= Sylvester matroid =

Abstract geometry without 2-point lines

In matroid theory, a Sylvester matroid is a matroid in which every pair of elements belongs to a three-element circuit (a triangle) of the matroid.

==Examples==
In the $n$-point line (i.e., the rank 2 uniform matroid on $n$ elements, $U{}^2_n$) a set of elements is independent if and only if it contains at most two elements. It is a Sylvester matroid because every pair of elements is a basis and every triple is a circuit.

The seven points and seven lines of the Fano plane form a Steiner triple system and a Sylvester matroid.

A Sylvester matroid of rank three may be formed from any Steiner triple system, a system of triples of elements such that each pair of elements is included in exactly one triple, by defining the lines of the matroid to be the triples of the system. The independent sets of the matroid are the subsets of at most two elements, and the sets of three elements that are not triples in the system.

Sylvester matroids of rank three may also be formed from Sylvester–Gallai configurations, configurations of points and lines (in non-Euclidean spaces) with no two-point line.

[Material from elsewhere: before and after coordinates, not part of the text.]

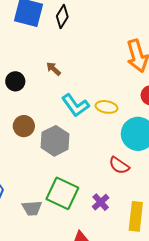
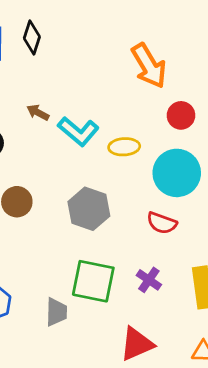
cyan L-shape: (75, 105) -> (78, 131), moved
gray hexagon: (55, 141) -> (89, 209), moved
gray trapezoid: (32, 208) -> (56, 312), turned -70

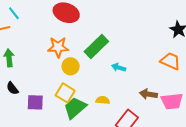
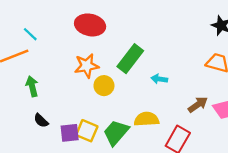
yellow square: (65, 93) -> (87, 131), moved
brown arrow: (148, 94) -> (198, 105), turned 144
yellow semicircle: (103, 100) -> (146, 119), size x1.5

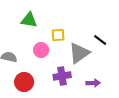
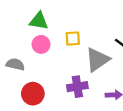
pink circle: (41, 50) -> (41, 44), moved

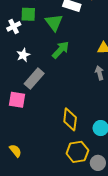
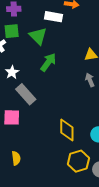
gray rectangle: (34, 79) -> (26, 94), turned -75
yellow semicircle: (15, 151) -> (16, 158), moved, turned 40

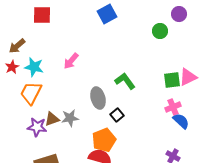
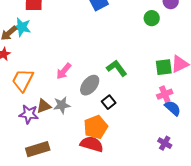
pink arrow: (71, 61) -> (64, 71), moved
cyan star: (34, 67) -> (22, 27), moved
gray ellipse: (98, 98) -> (90, 85), turned 55

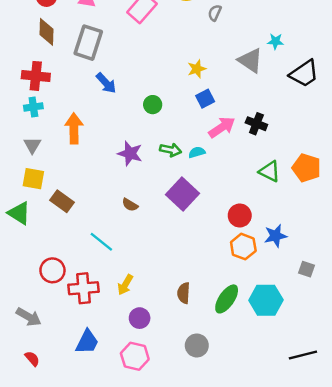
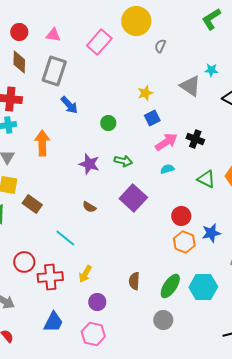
cyan semicircle: (197, 152) -> (167, 169), moved
gray circle: (197, 345) -> (163, 320), moved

For example, the Fano plane and the Hesse configuration give rise to Sylvester matroids with seven and nine elements respectively, and may be interpreted either as Steiner triple systems or as Sylvester–Gallai configurations.

==Properties==
A Sylvester matroid with rank $r$ must have at least $2^r-1$ elements; this bound is tight only for the projective spaces over GF(2), of which the Fano plane is an example.

In a Sylvester matroid, every independent set can be augmented by one more element to form a circuit of the matroid.

Sylvester matroids (other than $U{}^2_n$) cannot be represented over the real numbers (this is the Sylvester–Gallai theorem), nor can they be oriented.

==History==
Sylvester matroids were studied and named by Murty (1969) after James Joseph Sylvester, because they violate the Sylvester–Gallai theorem (for points and lines in the Euclidean plane, or in higher-dimensional Euclidean spaces) that for every finite set of points there is a line containing only two of the points.